The Government of Canada and the Government of Ontario have heard farmers’ concerns and are responding with new steps to improve the corn production insurance plan. A new tiered corn salvage benefit will be introduced in support of requests from farmers who dealt with deoxynivalenol (DON) in their corn crop last year due to wet weather.
The new tiered salvage benefit will more accurately reflect the additional costs associated with harvesting and handling corn affected by DON and help producers trying to find a market for it. The support, provided under the Canadian Agricultural Partnership, will begin in the 2019 crop year for eligible corn farmers, and the salvage benefit is expanded to include organic corn producers.
This new corn salvage benefit builds on previous government responses to DON-impacted Ontario farmers, including:
- Establishing a partnership with the Grain Farmers of Ontario on proposed research into such areas as developing best management practices for in-season mitigation of DON and for effectively managing the storage of high-DON corn.

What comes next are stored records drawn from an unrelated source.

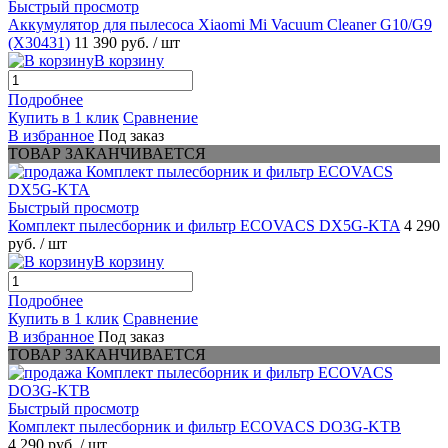
Быстрый просмотр
Аккумулятор для пылесоса Xiaomi Mi Vacuum Cleaner G10/G9
(X30431)
11 390 руб.
/ шт
В корзину
Подробнее
Купить в 1 клик
Сравнение
В избранное
Под заказ
ТОВАР ЗАКАНЧИВАЕТСЯ
Быстрый просмотр
Комплект пылесборник и фильтр ECOVACS DX5G-KTA
4 290
руб.
/ шт
В корзину
Подробнее
Купить в 1 клик
Сравнение
В избранное
Под заказ
ТОВАР ЗАКАНЧИВАЕТСЯ
Быстрый просмотр
Комплект пылесборник и фильтр ECOVACS DO3G-KTB
4 290 руб.
/ шт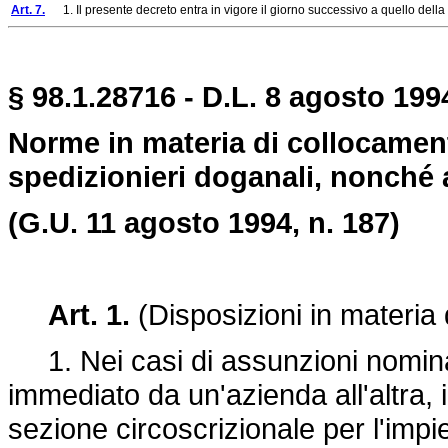
Art. 7.
1. Il presente decreto entra in vigore il giorno successivo a quello della s
§ 98.1.28716 - D.L. 8 agosto 199
Norme in materia di collocamento
spedizionieri doganali, nonché
(G.U. 11 agosto 1994, n. 187)
Art. 1.
(Disposizioni in materia
1. Nei casi di assunzioni nominat
immediato da un'azienda all'altra, i
sezione circoscrizionale per l'impie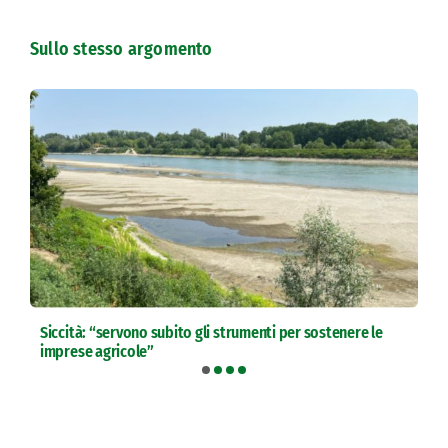
Sullo stesso argomento
Siccità: “servono subito gli strumenti per sostenere le
imprese agricole”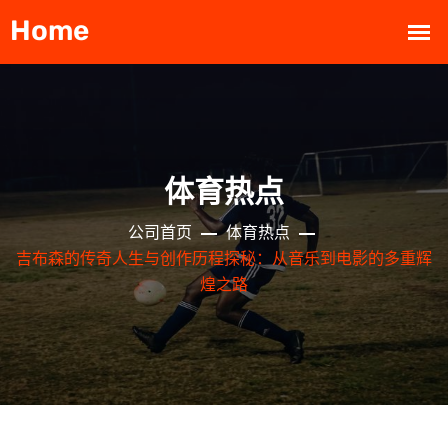
体育热点
公司首页
体育热点
吉布森的传奇人生与创作历程探秘：从音乐到电影的多重辉
煌之路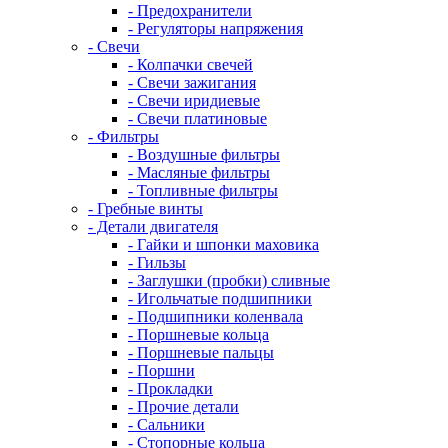
- Предохранители
- Регуляторы напряжения
- Свечи
- Колпачки свечей
- Свечи зажигания
- Свечи иридиевые
- Свечи платиновые
- Фильтры
- Воздушные фильтры
- Масляные фильтры
- Топливные фильтры
- Гребные винты
- Детали двигателя
- Гайки и шпонки маховика
- Гильзы
- Заглушки (пробки) сливные
- Игольчатые подшипники
- Подшипники коленвала
- Поршневые кольца
- Поршневые пальцы
- Поршни
- Прокладки
- Прочие детали
- Сальники
- Стопорные кольца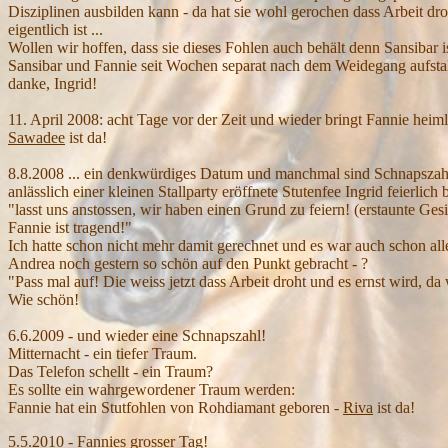
Disziplinen ausbilden kann - da hat sie wohl gerochen dass Arbeit dr
eigentlich ist ...
Wollen wir hoffen, dass sie dieses Fohlen auch behält denn Sansibar 
Sansibar und Fannie seit Wochen separat nach dem Weidegang aufstall
danke, Ingrid!
11. April 2008: acht Tage vor der Zeit und wieder bringt Fannie heimli
Sawadee
ist da!
8.8.2008 ... ein denkwürdiges Datum und manchmal sind Schnapszah
anlässlich einer kleinen Stallparty eröffnete Stutenfee Ingrid feierlich
"lasst uns anstossen, wir haben einen Grund zu feiern! (erstaunte Ges
Fannie ist tragend!"
Ich hatte schon nicht mehr damit gerechnet und es war auch schon alle
Andrea noch gestern so schön auf den Punkt gebracht - ?
"Pass mal auf! Die weiss jetzt dass Arbeit droht und es ernst wird, da 
Wie schön!
6.6.2009 - und wieder eine Schnapszahl!
Mitternacht - ein tiefer Traum.
Das Telefon schellt - ein Traum?
Es sollte ein wahrgewordener Traum werden:
Fannie hat ein Stutfohlen von Rohdiamant geboren -
Riva
ist da!
5.5.2010
- Fannies grosser Tag!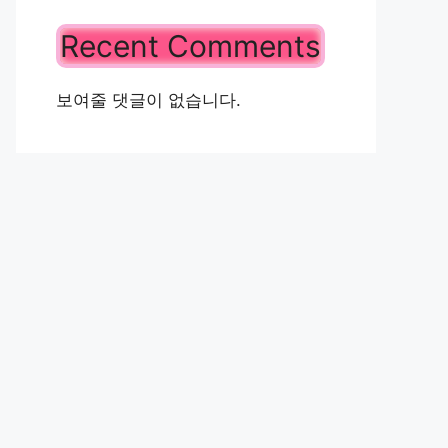
Recent Comments
보여줄 댓글이 없습니다.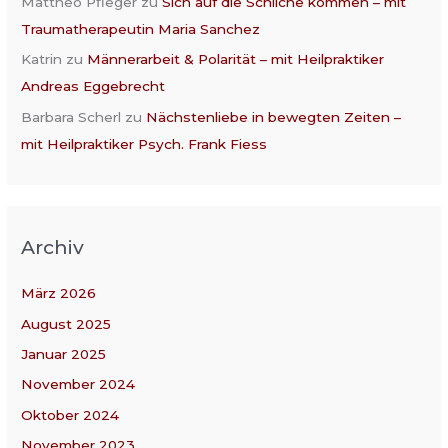
Mattheo Pfleger
zu
Sich auf die Schliche kommen – mit
Traumatherapeutin Maria Sanchez
Katrin
zu
Männerarbeit & Polarität – mit Heilpraktiker
Andreas Eggebrecht
Barbara Scherl
zu
Nächstenliebe in bewegten Zeiten –
mit Heilpraktiker Psych. Frank Fiess
Archiv
März 2026
August 2025
Januar 2025
November 2024
Oktober 2024
November 2023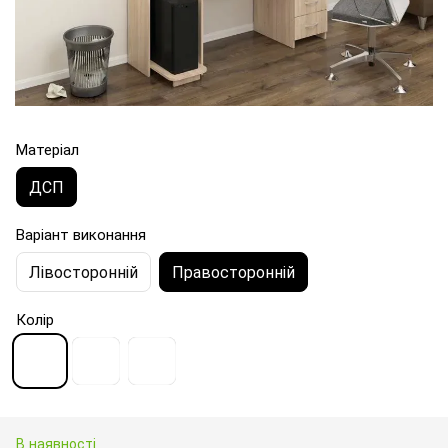
Матеріал
ДСП
Варіант виконання
Лівосторонній
Правосторонній
Колір
В наявності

- The provincial government extending its Commodity Loan Guarantee Program loan repayment deadline, giving producers affected by DON additional time to market their corn. The Ontario government also increased the maximum guaranteed loan limit, on a pilot basis, from $120 million to $200 million for the 2019 and 2020 program years.
- Launching a cost-share program through the Canadian Agricultural Partnership to provide special assistance to farmers experiencing revenue loss over testing for DON.
In addition to the supports to help manage the impacts of DON, the Ontario government also hosted two roundtable sessions with industry representatives to work on connecting farmers with mental health supports and to provide solutions to help the sector find alternate markets for high-DON corn.